Qu’est ce que maman comprend à l’amour ! (The Reluctant Debutante) de Vincente Minnelli : Minnelli à Londres

Vincent Minnelli à Londres filmant les bals de « La Saison », cette période de l’année durant laquelle l’aristocratie anglaise organise des bals où sa jeune fleur est lancée dans la société pour trouver l’âme soeur. Tel est l’argument de cette comédie où Minnelli porte un regard satirique sur les moeurs patriciennes de la lointaine Albion, cette cousine compassée de l’Amérique. Et le moins que l’on puisse dire, c’est que l’Angleterre n’en sort pas grandie et que les scénaristes américains du film ne font pas dans la dentelle. Le film prend le contrepied des romans d’Henry James montrant de candides américains aux prises avec les moeurs subtiles de l’Europe.
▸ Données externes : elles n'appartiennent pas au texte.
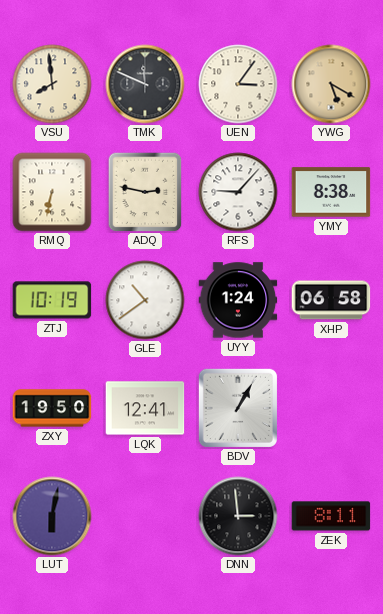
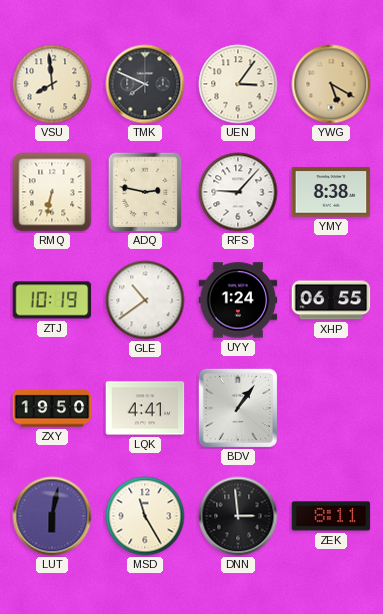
TMK: 11:49 -> 7:49
XHP: 06:58 -> 06:55
LQK: 12:41 -> 4:41
BDV: 1:05 -> 1:06
MSD: none -> 11:25
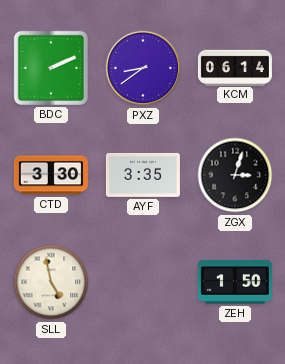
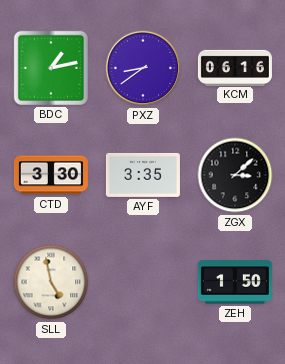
BDC: 2:11 -> 1:13
KCM: 06:14 -> 06:16
ZGX: 3:03 -> 3:08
Ici, ce sont les jeunes américains qui sont raisonnables et lucides tandis que les anglais rivalisent de snobisme et d’égocentrisme, quand ils ne sont pas menteurs, sans compter ce jeune Lord anglais abuseur sexuel en série (qui continuera néanmoins ses méfaits). Seul échappe au jeu de massacre Lord Broadbent (Rex Harrison et son début ultra-rapide) qui accueille à l’occasion de La Saison sa fille Jane, une américaine issue d’un premier mariage. Il ne s’en laisse pas compter, l’expérience de la cinquantaine aidant, et est parfaitement conscient du fait qu’il s’agit de trouver un mari aristocrate « comme il faut » à Jane, mais il accepte pour avoir la paix de laisser sa seconde femme, Sheila Broadbent (Kay Kendall), chaperonner sa belle-fille sur les pistes de danse – le titre français n’a de fait aucun rapport avec l’histoire.

La dentelle, c’est donc Minnelli qui l’apporte par sa mise en scène : elle égalise les personnages, en les mettant la plupart du temps à la même place dans le plan, elle fait voir les rituels des bals et de la vie de famille (la vie est une scène, motto millennien, et Lord Broadbent en est lui-même convaincu), elle compense ce que le scénario possède d’unilatéral et de condescendant dans son regard sur les anglais. Des quiproquos (les deux prétendants de Jane, l’anglais et l’américain, s’appellent tous deux David) viennent apporter quelques péripéties au récit, mais elles restent attendues, la morale étant sauve – chez Minnelli, les apparences sont essentielles – quand il s’avère que le batteur de jazz américain dont s’est éprise Jane n’est autre qu’un Duc, réconciliant ainsi les aspirations du récit à l’entre-soi américain et le snobisme jamais pris en défaut de Lady Broadbent, ravissante idiote que Lord Broadbent regarde avec l’indulgence de l’amoureux grisonnant (Rex Harrison et Kay Kendall étaient mari et femme à la ville). En fausse amie et vraie garce, mais toujours avec les manières affectées de son aristocratique milieu, Angela Lansbury apporte un peu de sel à l’ensemble. Les adultes sont bien plus déraisonnables et anxieux que la jeunesse, affirme le cinéaste.

Un Minnelli mineur reste toujours élégant. Les bijoux brillent, les parures chatoient, et il réutilise ici la chanson The Boy next door que l’on entendait dans Le Chant du Missouri.